В следующем 1190 году новые крестоносцы все прибывали к Акре. Пожалуй, важнейшим из них был лихой юноша граф Генрих Шампанский, внук Элеоноры Аквитанской – и потому приходившийся родней и Ричарду Английскому, и Филиппу Августу Французскому. Ему предстояло сыграть одну из главных ролей в событиях, развернувшихся в Святой Земле. Через месяц после графа Генриха подоспел герцог Фридрих Швабский, сын Фридриха Барбароссы, ведший потрепанные остатки могучей армии, сколоченной его отцом ради собственного германского крестового похода. Принесенная им повесть была полна горечи.

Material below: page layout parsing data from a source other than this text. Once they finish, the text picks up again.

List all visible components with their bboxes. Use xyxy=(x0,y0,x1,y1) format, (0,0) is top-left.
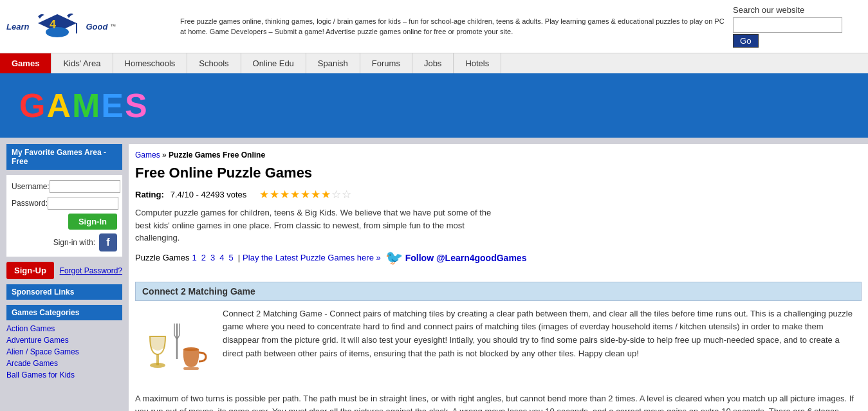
game-section-header: Connect 2 Matching Game xyxy=(135,282,862,301)
game-extra-description: A maximum of two turns is possible per p… xyxy=(135,392,862,412)
sign-in-with-label: Sign-in with: xyxy=(53,238,95,247)
page-title: Free Online Puzzle Games xyxy=(135,165,862,181)
game-description: Connect 2 Matching Game - Connect pairs … xyxy=(223,307,862,385)
sign-in-button[interactable]: Sign-In xyxy=(68,214,117,230)
logo-good: Good xyxy=(86,22,107,32)
signup-row: Sign-Up Forgot Password? xyxy=(6,262,122,279)
svg-rect-12 xyxy=(183,367,199,370)
svg-rect-5 xyxy=(156,354,159,365)
cat-action-games[interactable]: Action Games xyxy=(6,323,122,334)
main-content: Games » Puzzle Games Free Online Free On… xyxy=(129,144,868,411)
fav-area-header: My Favorite Games Area - Free xyxy=(6,144,122,170)
banner-letter-m: M xyxy=(72,87,101,124)
logo-icon: 4 xyxy=(32,9,83,44)
pagination-prefix: Puzzle Games xyxy=(135,253,190,262)
pagination: Puzzle Games 1 2 3 4 5 | Play the Latest… xyxy=(135,250,862,266)
games-banner: GAMES xyxy=(0,73,868,138)
description-text: Computer puzzle games for children, teen… xyxy=(135,206,495,244)
nav-item-forums[interactable]: Forums xyxy=(360,53,412,73)
nav-item-kids[interactable]: Kids' Area xyxy=(51,53,113,73)
games-banner-title: GAMES xyxy=(19,86,849,125)
page-1-link[interactable]: 1 xyxy=(192,253,197,262)
page-2-link[interactable]: 2 xyxy=(201,253,206,262)
nav-item-homeschools[interactable]: Homeschools xyxy=(113,53,188,73)
header: Learn 4 Good ™ Free puzzle games online,… xyxy=(0,0,868,53)
sponsored-links-header: Sponsored Links xyxy=(6,284,122,300)
login-form: Username: Password: Sign-In Sign-in with… xyxy=(6,175,122,257)
logo-tm: ™ xyxy=(110,23,116,30)
search-go-button[interactable]: Go xyxy=(733,34,759,48)
game-image xyxy=(135,307,212,385)
banner-letter-s: S xyxy=(125,87,149,124)
breadcrumb-games-link[interactable]: Games xyxy=(135,151,160,160)
main-layout: My Favorite Games Area - Free Username: … xyxy=(0,138,868,411)
play-latest-link[interactable]: Play the Latest Puzzle Games here » xyxy=(243,253,381,262)
password-row: Password: xyxy=(12,197,117,210)
nav-item-hotels[interactable]: Hotels xyxy=(454,53,501,73)
rating-row: Rating: 7.4/10 - 42493 votes ★★★★★★★☆☆ C… xyxy=(135,188,862,274)
breadcrumb-current: Puzzle Games Free Online xyxy=(169,151,265,160)
password-input[interactable] xyxy=(48,197,118,210)
nav-item-jobs[interactable]: Jobs xyxy=(412,53,454,73)
games-categories-header: Games Categories xyxy=(6,305,122,320)
rating-stars: ★★★★★★★☆☆ xyxy=(259,188,352,201)
username-input[interactable] xyxy=(50,180,120,193)
banner-letter-g: G xyxy=(19,87,46,124)
facebook-icon[interactable]: f xyxy=(99,233,117,251)
game-content: Connect 2 Matching Game - Connect pairs … xyxy=(135,307,862,385)
banner-letter-a: A xyxy=(46,87,72,124)
sidebar: My Favorite Games Area - Free Username: … xyxy=(0,138,129,411)
username-label: Username: xyxy=(12,182,50,191)
forgot-password-link[interactable]: Forgot Password? xyxy=(60,266,122,275)
header-description: Free puzzle games online, thinking games… xyxy=(174,16,733,37)
username-row: Username: xyxy=(12,180,117,193)
breadcrumb: Games » Puzzle Games Free Online xyxy=(135,151,862,160)
search-label: Search our website xyxy=(733,5,862,15)
rating-label: Rating: xyxy=(135,190,164,199)
rating-value: 7.4/10 - 42493 votes xyxy=(171,190,247,199)
cat-alien-space-games[interactable]: Alien / Space Games xyxy=(6,346,122,358)
twitter-bird-icon: 🐦 xyxy=(385,250,403,266)
cat-adventure-games[interactable]: Adventure Games xyxy=(6,334,122,346)
twitter-follow-link[interactable]: Follow @Learn4goodGames xyxy=(405,253,527,263)
cat-arcade-games[interactable]: Arcade Games xyxy=(6,358,122,369)
nav-item-schools[interactable]: Schools xyxy=(187,53,241,73)
stars-full: ★★★★★★★ xyxy=(259,188,331,201)
signup-button[interactable]: Sign-Up xyxy=(6,262,54,279)
svg-point-11 xyxy=(183,347,199,351)
rating-section: Rating: 7.4/10 - 42493 votes ★★★★★★★☆☆ xyxy=(135,188,862,201)
page-5-link[interactable]: 5 xyxy=(228,253,233,262)
stars-empty: ☆☆ xyxy=(331,188,352,201)
logo-learn: Learn xyxy=(6,22,29,32)
social-signin-row: Sign-in with: f xyxy=(12,233,117,251)
cat-ball-games[interactable]: Ball Games for Kids xyxy=(6,369,122,381)
password-label: Password: xyxy=(12,199,48,208)
description-column: Rating: 7.4/10 - 42493 votes ★★★★★★★☆☆ C… xyxy=(135,188,862,274)
breadcrumb-separator: » xyxy=(162,151,167,160)
banner-letter-e: E xyxy=(101,87,125,124)
header-search-area: Search our website Go xyxy=(733,5,862,48)
categories-list: Action Games Adventure Games Alien / Spa… xyxy=(6,323,122,381)
page-3-link[interactable]: 3 xyxy=(210,253,215,262)
nav-item-spanish[interactable]: Spanish xyxy=(306,53,360,73)
svg-text:4: 4 xyxy=(50,18,56,31)
game-thumbnail xyxy=(138,311,209,381)
navigation: Games Kids' Area Homeschools Schools Onl… xyxy=(0,53,868,73)
page-4-link[interactable]: 4 xyxy=(219,253,224,262)
pagination-sep: | xyxy=(238,253,240,262)
nav-item-games[interactable]: Games xyxy=(0,53,51,73)
logo-area: Learn 4 Good ™ xyxy=(6,9,174,44)
search-input[interactable] xyxy=(733,17,842,33)
nav-item-online-edu[interactable]: Online Edu xyxy=(241,53,306,73)
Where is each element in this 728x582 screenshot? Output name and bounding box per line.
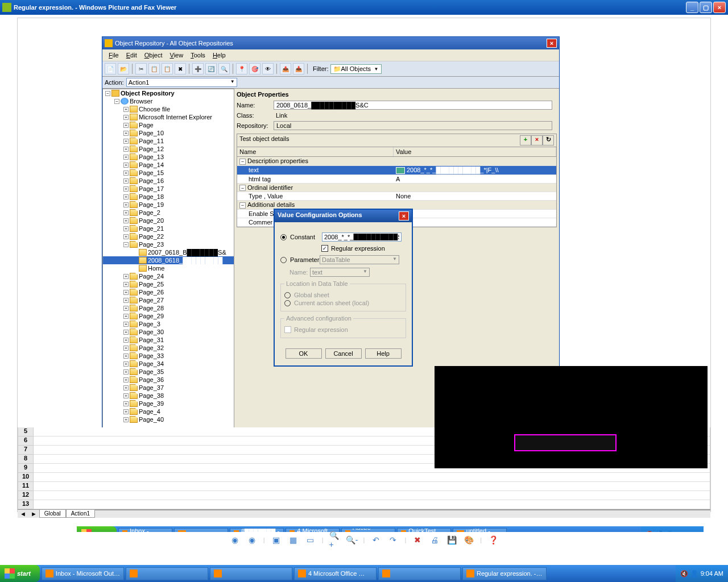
tab-action1[interactable]: Action1: [66, 510, 95, 518]
taskbar-button[interactable]: [378, 567, 461, 580]
tb-update-icon[interactable]: 🔄: [205, 63, 217, 74]
tree-item[interactable]: +Page_36: [103, 376, 234, 384]
taskbar-button[interactable]: Regular expression. -…: [462, 567, 547, 580]
print-button[interactable]: 🖨: [429, 534, 440, 546]
tree-item[interactable]: +Page_2: [103, 209, 234, 217]
tree-item[interactable]: +Page_11: [103, 137, 234, 145]
tb-copy-icon[interactable]: 📋: [148, 63, 160, 74]
tb-add-icon[interactable]: ➕: [192, 63, 204, 74]
menu-edit[interactable]: Edit: [123, 51, 140, 60]
tree-item[interactable]: +Page_13: [103, 153, 234, 161]
fit-button[interactable]: ▣: [271, 534, 282, 546]
grid-section-ordinal[interactable]: −Ordinal identifier: [237, 184, 556, 193]
tree-item[interactable]: +Page_21: [103, 225, 234, 232]
tb-export-icon[interactable]: 📤: [280, 63, 291, 74]
tb-import-icon[interactable]: 📥: [293, 63, 304, 74]
tb-highlight-icon[interactable]: 📍: [236, 63, 247, 74]
menu-help[interactable]: Help: [210, 51, 229, 60]
tree-item[interactable]: +Page_20: [103, 217, 234, 225]
delete-property-button[interactable]: ×: [531, 135, 543, 146]
tree-item[interactable]: +Page_24: [103, 272, 234, 280]
tb-spy-icon[interactable]: 👁: [262, 63, 274, 74]
tb-find-icon[interactable]: 🔍: [218, 63, 230, 74]
tray-icon[interactable]: 👤: [690, 570, 698, 577]
tree-item[interactable]: +Page_3: [103, 320, 234, 328]
close-button[interactable]: ×: [713, 2, 726, 13]
taskbar-button[interactable]: 4 Microsoft Office …: [294, 567, 377, 580]
tree-item[interactable]: +Page_14: [103, 161, 234, 169]
tree-item[interactable]: +Page_18: [103, 193, 234, 201]
tree-item[interactable]: +Page_31: [103, 336, 234, 344]
name-field[interactable]: 2008_0618_██████████S&C: [274, 101, 552, 110]
menu-file[interactable]: File: [106, 51, 122, 60]
row-header[interactable]: 6: [18, 436, 34, 446]
row-header[interactable]: 9: [18, 464, 34, 473]
tree-item[interactable]: +Page_28: [103, 304, 234, 312]
parameter-radio[interactable]: [280, 257, 287, 263]
row-header[interactable]: 8: [18, 455, 34, 464]
zoom-out-button[interactable]: 🔍-: [346, 534, 358, 546]
grid-row-text[interactable]: text2008_*_*_██████████_*|F_\\: [237, 166, 556, 175]
grid-row-type[interactable]: Type , ValueNone: [237, 192, 556, 201]
slideshow-button[interactable]: ▭: [305, 534, 316, 546]
tree-item[interactable]: +Page_39: [103, 400, 234, 408]
tree-browser[interactable]: −Browser: [103, 97, 234, 105]
taskbar-button[interactable]: Inbox - Microsoft Out…: [42, 567, 124, 580]
row-header[interactable]: 10: [18, 473, 34, 482]
tree-item[interactable]: +Page_30: [103, 328, 234, 336]
cancel-button[interactable]: Cancel: [325, 348, 362, 359]
help-button[interactable]: ❓: [487, 534, 499, 546]
tree-item[interactable]: 2008_0618_█████████: [103, 256, 234, 264]
tree-item[interactable]: Home: [103, 264, 234, 272]
menu-view[interactable]: View: [167, 51, 187, 60]
tree-item[interactable]: +Page_12: [103, 145, 234, 153]
tb-delete-icon[interactable]: ✖: [175, 63, 186, 74]
tree-item[interactable]: +Page_17: [103, 185, 234, 193]
regex-checkbox[interactable]: ✓: [321, 245, 328, 252]
maximize-button[interactable]: ▢: [700, 2, 712, 13]
prev-image-button[interactable]: ◉: [229, 534, 241, 546]
tree-item[interactable]: −Page_23: [103, 240, 234, 248]
zoom-in-button[interactable]: 🔍+: [329, 534, 341, 546]
tree-item[interactable]: +Page_35: [103, 368, 234, 376]
filter-dropdown[interactable]: 📁 All Objects ▼: [330, 64, 382, 74]
tb-paste-icon[interactable]: 📋: [162, 63, 173, 74]
grid-section-desc[interactable]: −Description properties: [237, 157, 556, 166]
taskbar-button[interactable]: [210, 567, 292, 580]
tree-item[interactable]: +Page_4: [103, 408, 234, 415]
action-dropdown[interactable]: Action1 ▼: [126, 78, 237, 87]
start-button[interactable]: start: [0, 565, 40, 582]
tree-item[interactable]: +Page_27: [103, 296, 234, 304]
tree-item[interactable]: +Page_15: [103, 169, 234, 177]
tree-root[interactable]: −Object Repository: [103, 89, 234, 97]
tb-cut-icon[interactable]: ✂: [135, 63, 147, 74]
rotate-cw-button[interactable]: ↷: [387, 534, 399, 546]
tree-item[interactable]: +Page_37: [103, 384, 234, 392]
tree-item[interactable]: +Page_22: [103, 232, 234, 240]
edit-button[interactable]: 🎨: [463, 534, 474, 546]
tree-item[interactable]: +Page_33: [103, 352, 234, 360]
tree-item[interactable]: +Page_29: [103, 312, 234, 320]
actual-size-button[interactable]: ▦: [288, 534, 299, 546]
tree-item[interactable]: +Page_38: [103, 392, 234, 400]
tab-global[interactable]: Global: [39, 510, 66, 518]
row-header[interactable]: 11: [18, 482, 34, 491]
tree-item[interactable]: +Page: [103, 121, 234, 129]
row-header[interactable]: 5: [18, 427, 34, 436]
taskbar-button[interactable]: [126, 567, 208, 580]
ok-button[interactable]: OK: [286, 348, 322, 359]
constant-radio[interactable]: [280, 234, 287, 240]
tray-icon[interactable]: 🔇: [680, 570, 688, 577]
refresh-property-button[interactable]: ↻: [543, 135, 554, 146]
row-header[interactable]: 13: [18, 500, 34, 509]
next-image-button[interactable]: ◉: [246, 534, 258, 546]
save-button[interactable]: 💾: [446, 534, 457, 546]
tree-item[interactable]: +Page_26: [103, 288, 234, 296]
row-header[interactable]: 7: [18, 446, 34, 455]
add-property-button[interactable]: +: [520, 135, 531, 146]
grid-row-htmltag[interactable]: html tagA: [237, 175, 556, 184]
tree-item[interactable]: +Page_34: [103, 360, 234, 368]
tb-locate-icon[interactable]: 🎯: [249, 63, 260, 74]
menu-tools[interactable]: Tools: [188, 51, 208, 60]
tree-item[interactable]: +Page_19: [103, 201, 234, 209]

В мае 1189 года, за три месяца до выступления короля Ги на Акру, Фридрих Барбаросса отправился в собственный крестовый поход, решив не дожидаться Генриха Английского и Филиппа Французского и не искать с ними союза. Ему не нужен был союз ни с кем, потому что под его единоличным началом находилась величайшая армия из когда-либо выступавших в священный поход. Армии Генриха и Филиппа вместе взятые даже в сравнение не шли с сотней тысяч его последователей. На марше эта рать растянулась на много километров, и если голова колонны миновала какой-то пункт, проходил не один день, прежде чем туда же подтягивался хвост.
Уже сам по себе размер войска породил такие невообразимые сложности со снабжением, с какими германские вожди не сталкивались еще ни разу. Даже всего две порции в день на солдата вырастают до полутора миллионов в неделю – и так неделя за неделей. Везти столь чудовищные припасы невозможно, так что Фридрих отправил вперед послов договариваться о закупках провизии в Венгрии и Византии. Благодаря отзывчивости короля Белы в походе через Венгрию войско соблюдало порядок и дисциплину. Продукты ждали их в специальных, заранее оговоренных местах, где за них без промедления расплачивались из бдительно охранявшейся казны, взятой Фридрихом для покрытия расходов на крестовый поход.
Полуторамесячный марш через Венгрию прошел без приключений, чем император был премного доволен, но когда войско переправилось через Дунай, настроение его изменилось. День за днем углубляясь в византийские земли, он мог вволю предаваться воспоминаниям о событиях, заставивших его всю жизнь относиться к грекам из Константинополя с подозрительностью.
За сорок с лишним лет до того, в 1147 году, еще будучи герцогом Швабским, Фридрих, откликнувшись на призыв Святого Бернара к крестовому походу, отправился на восток вместе с дядей – королем Конрадом. Он помнил проблемы при византийском дворе, но куда сильней язвили его душу воспоминания об унизительном истреблении восьми из каждых десяти воинов германской армии, когда она остановилась, чтобы утолить жгучую жажду у речушки Батис. Он был среди горстки тех, кому удалось прорваться из окружения и вместе с королем Конрадом вернуться в Никею. Он с дядей отправился в Иерусалим, чтобы затем разделить позор христиан, отступивших после безуспешной осады Дамаска. Теперь Фридрих вполне разделял мнение Бернара, что разгром германцев – результат измены византийцев.